§ Your task: Could you write out every record below exactly, leaving out any pictures?

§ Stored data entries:
= = = =
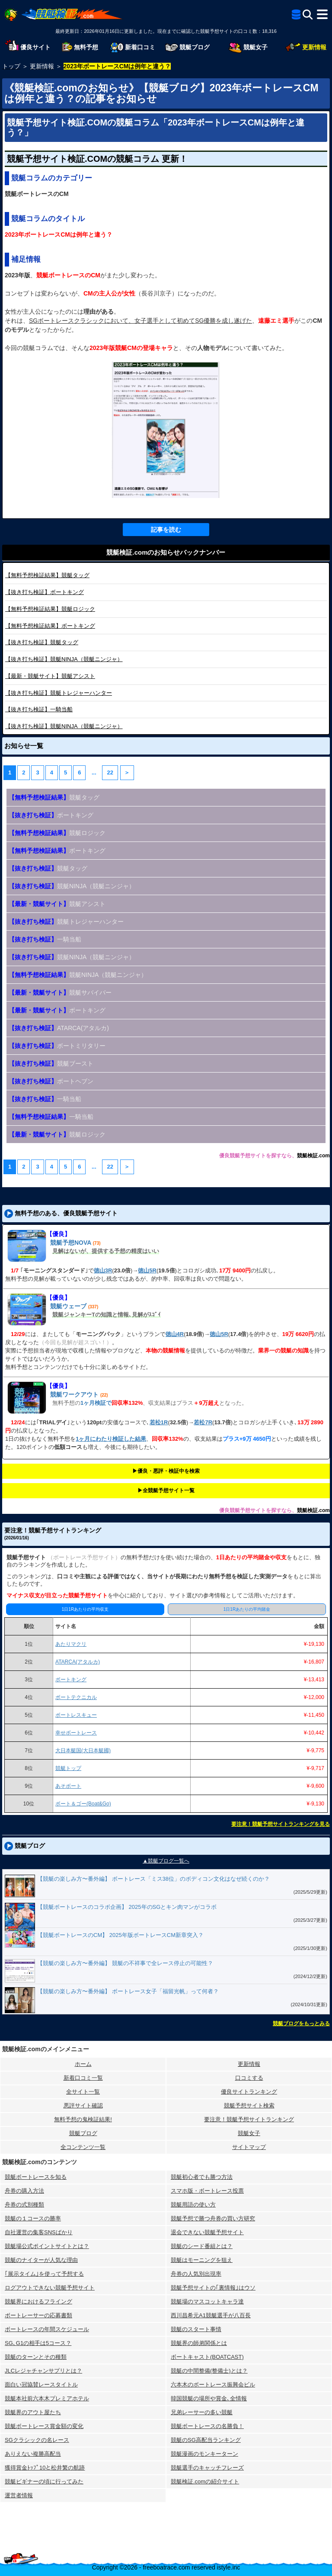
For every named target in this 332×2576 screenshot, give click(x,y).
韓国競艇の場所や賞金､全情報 (209, 2398)
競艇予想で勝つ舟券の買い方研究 (213, 2218)
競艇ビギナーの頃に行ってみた (44, 2481)
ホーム (83, 2064)
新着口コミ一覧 (83, 2078)
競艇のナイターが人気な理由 (41, 2260)
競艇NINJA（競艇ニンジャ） (64, 659)
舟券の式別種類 (24, 2204)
= = = =
§ Solution to this task:
For every named target in this 332×2576 screenshot, give click(x,y).
韓国競艇の場所や賞金､全情報 (209, 2398)
競艇予想で勝つ舟券の買い方研究 (213, 2218)
競艇ビギナーの頃に行ってみた (44, 2481)
ホーム (83, 2064)
新着口コミ一覧 (83, 2078)
競艇のナイターが人気な理由 (41, 2260)
競艇NINJA（競艇ニンジャ） (64, 659)
舟券の式別種類 (24, 2204)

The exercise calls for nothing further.